戯言|おかんとむすこが、向こうから歩いてきた話。

徒然草2.0

歩道のずっと向こうから「おかんとむすこ」らしき人が歩いてくる。

⋯おかんは息子より顔1つ分は背が低くて手を引いてもらっている。

かなり高齢で動きが遅いのかな。
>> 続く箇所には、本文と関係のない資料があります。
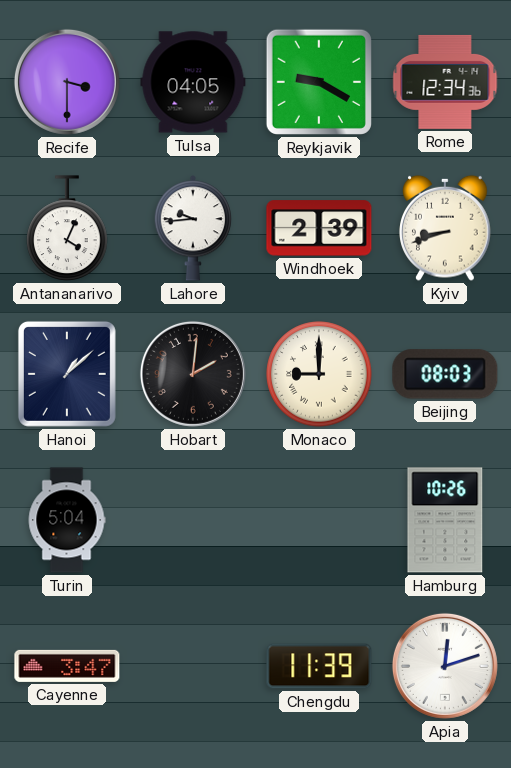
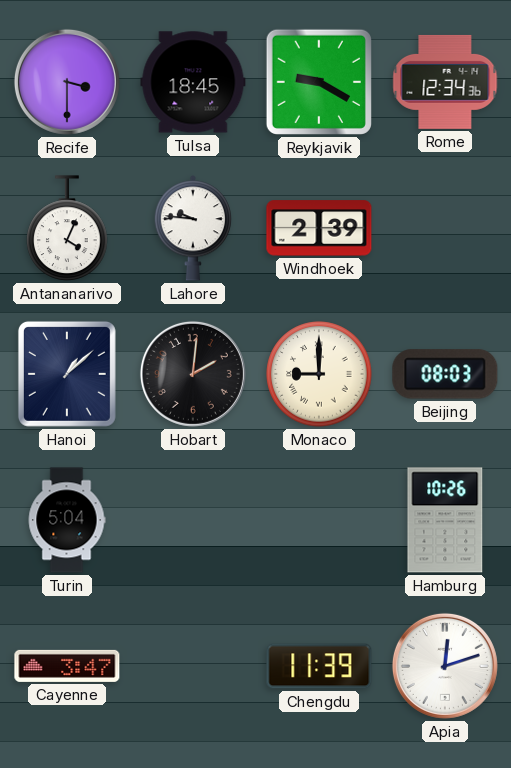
Tulsa: 04:05 -> 18:45
Lahore: 9:44 -> 9:46
Kyiv: 8:42 -> none
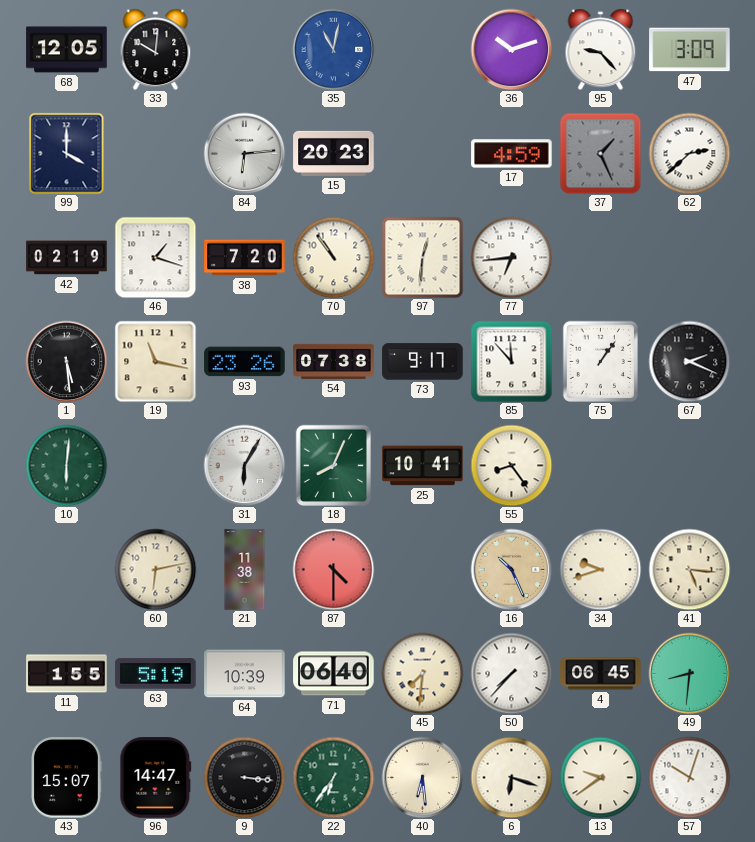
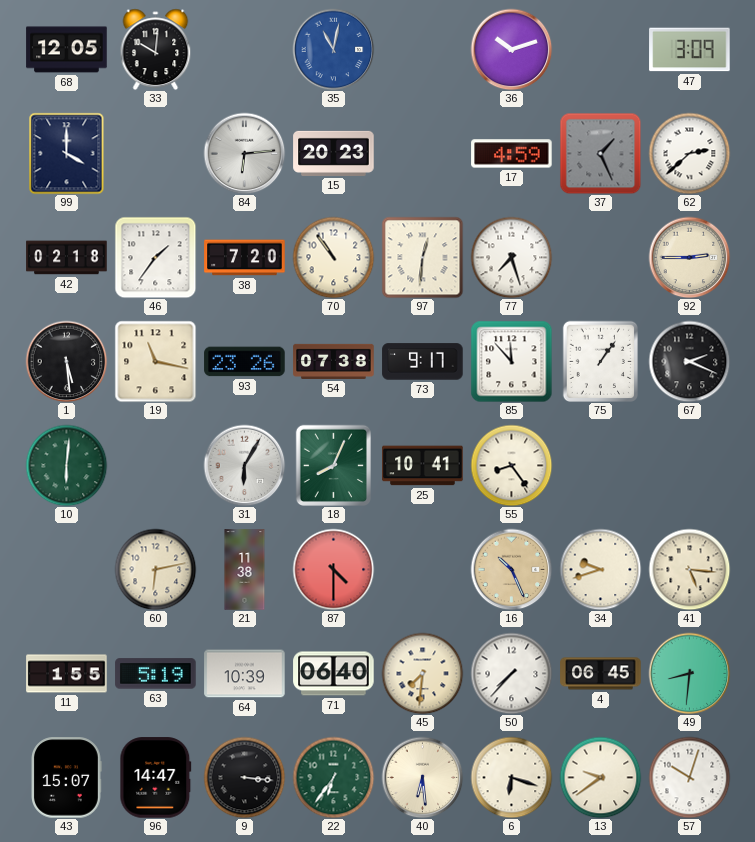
95: 9:23 -> none
42: 02:19 -> 02:18
46: 1:18 -> 1:36
77: 6:44 -> 7:27
92: none -> 2:45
介護とか⋯病院の付き添いだろうか。

白い割烹着みたいな服を着ていて、髪を後ろよりややうえに一本で束ねている。

息子は、黒い服をきてわりとガタイはいいほうだ。

いや、もしかしたら⋯おかんが息子の手を引っ張っている感じなのかもしれない。

こちらに近づくにつれて、そんな風にも見えてきた。

息子が障害者か何かで、おかんがその手をひいている感じかな?

ふいにおかんが道路に飛び出て、息子の手を引っ張っている。

あんな体の大きい息子さんを引っ張って、大変だなぁと思ったところ、

おかんは矍鑠(かくしゃく)した様子で足が短いながらもしっかり歩いていらっしゃる、と思ったら、遠くからババ臭い格好に見えただけで若い小太りの女性であった。

⋯ということは、おかんとむすこではなく、若いカップルと認識するのが正しそうだ。

女の子が男の子の手をひいて歩いているだけだった。

白い割烹着みたいな⋯ふわっとした感じの服を着ていたせいで、若い子みたいな感じがしなかった⋯まあ、服が悪いわけじゃないけれど、遠くから見たらボディラインわからなければ、婆さんも若い女も変わらないフォルムだし、しょうがないよね。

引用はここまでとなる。